Injustice Review

If you haven’t read Injustice yet (free chapter here) there is a good review by Academy Award nominated screenwriter (so fun to say) Roger Simon here.  He calls Injustice “Maybe the most important American publication this year.”  A snippet:


That out of the way, let me turn to why I believe Injustice may be the most important American publication this year. Simply, the book details quite specifically how the U.S. DOJ has been corrupted, hijacked might be a more appropriate term, by so-called “progressive” ideology to the extent that it no longer functions remotely as a genuine Department of Justice, but as something out of Orwell’s Animal Farm or Ugo Betti’s Corruption in the Palace of Justice. Just as in Orwell, justice is selectively and unequally applied and, as in Betti, the fish rots from the top.
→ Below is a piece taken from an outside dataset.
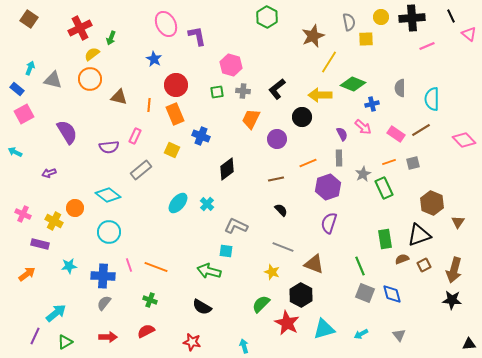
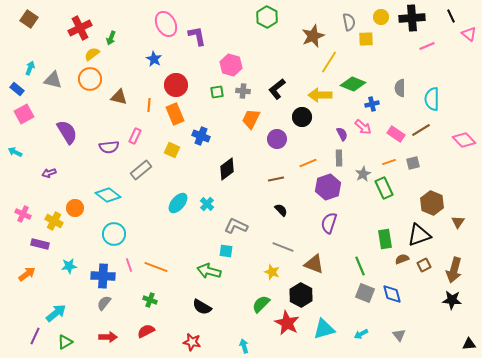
cyan circle at (109, 232): moved 5 px right, 2 px down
Adams begins with the Ike Brown case (“Payback in Mississippi”), takes us through the astoundingly ideological hiring practices — approaching left-wing purity tests — of the Obama/Holder DOJ (“Personnel is Policy”) and on to his own involvement, and eventual whistle-blowing, as the DOJ declined to enforce its judgment on the execrable racists of the New Black Panther Party (“Anatomy of a Scandal”). To the Obama/Holder DOJ, only whites, never blacks, could be racists. Past grievances always outweighed present reality.